Он поехал к тестю. На душе ничуть не полегчало, когда, войдя в гостиную, он увидел Кямиля. Тесть не мог скрыть удивления, узнав, что Рауф, появлявшийся, как правило, вместе с женой и детьми, пришел один. Поздоровался он подчеркнуто сухо, видимо предположив, что зять пришел продолжить разговор о квартирном обмене. Кямиль же встретил Рауфа приветливой улыбкой и, одобрительно отозвавшись о его цветущем виде, объяснил это благотворным воздействием растительного образа жизни. Почувствовав, что разговор выходит за пределы его возможностей, Рауф постарался перехватить инициативу.
- Молодец, - сказал он, усаживаясь за стол. - Наблюдательный. Ты мне только поскорее на один вопрос ответь - на ноги свои не жалуешься?
- В каком смысле? - удивился Кямиль.
- В прямом. Ноги у тебя, спрашиваю, здоровы? Не болят? - озабоченно осведомился Рауф, - с удовлетворением наблюдая, как под действием испытанного приема с лица собеседника сползает улыбка. - Говори правду!
- Никогда не болели... Здоровые, - пожал плечами Кямиль.
- Тогда сходи поскорее на кухню и попроси Диляфруз-ха-нум, чтобы дала нам чаю, - хихикнул Рауф. - Кто здесь младший? Вот и ступай. Расскажешь там и про растительный образ жизни. А мне не надо, я про жизнь больше тебя знаю.
Выждав, когда усмиренный Кямиль выйдет, Рауф как бы между прочим уверил нахохлившегося старика, что зашел в гости без всякой специальной цели, а только по потребности в содержательной беседе, наподобие той, что состоялась в прошлый раз - с читкой отрывков из захватывающе интересной книги.

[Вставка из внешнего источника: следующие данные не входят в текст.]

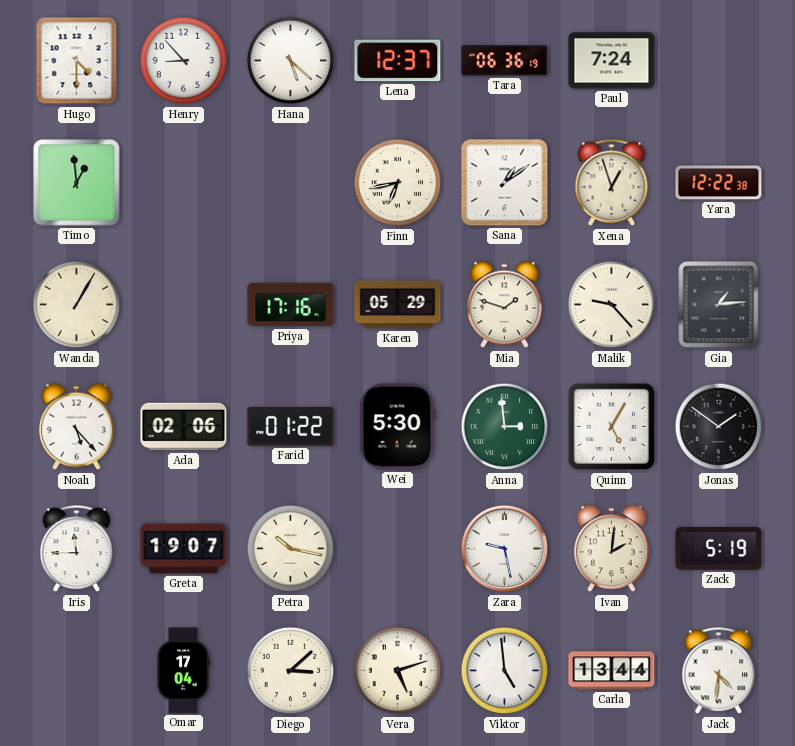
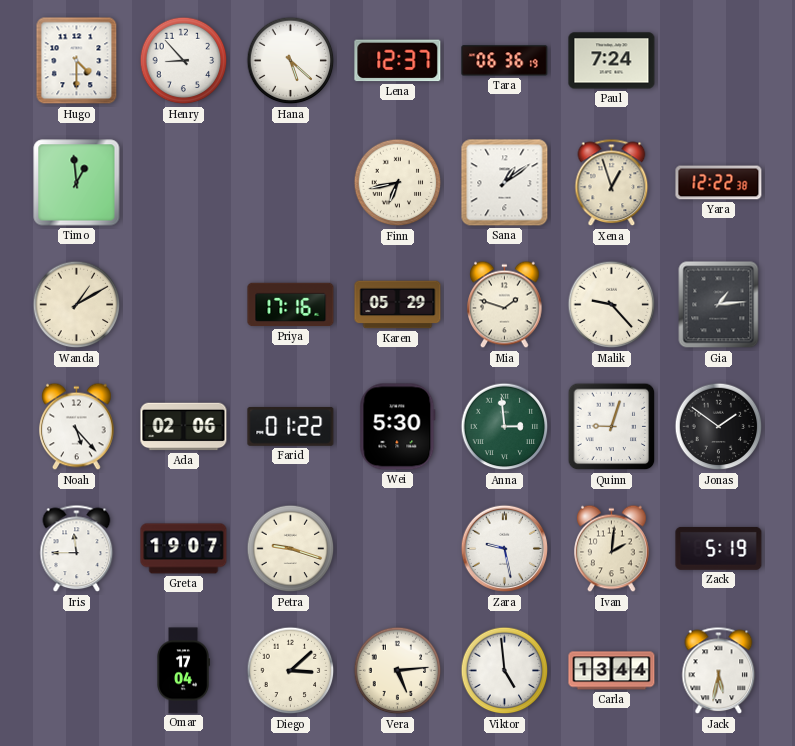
Wanda: 1:05 -> 1:10
Quinn: 5:05 -> 9:03
Petra: 10:17 -> 9:18
Vera: 5:12 -> 5:14
Jack: 4:31 -> 5:32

Это заметно улучшило настроение тестя.
Следующие сорок - пятьдесят минут Рауф без всякого удовольствия вынужден был присутствовать при разговоре, бессмысленном, по его мнению, как с научной, так и с житейской точки зрения. В том, что вся беседа есть не что иное, как сплошное словоблудие, прикрытое для отвода глаз всякими научными терминами, он убедился в конце, когда Кямиль проговорился, что по техническим причинам эксперимент, о котором с таким увлечением спорили дядя и племянник, в лучшем случае будет поставлен не раньше, чем лет через двадцать. Рауф давно уже понял, что люди, подобные родственникам его жены, при всех своих способностях и уме, именно потому беспомощны в устройстве своего благополучия, что им 'не хватает времени на всевозможные житейские мелочи, на то, чтобы поймать удобный случай или придумать какое-нибудь хитроумное средство, которое улучшило бы их благосостояние, ибо тратят они свои силы на бесполезные вещи. И еще он понял, что умный человек может извлечь немалую выгоду из умелого использования вышеназванных обстоятельств, и со временем полностью овладел этим умением.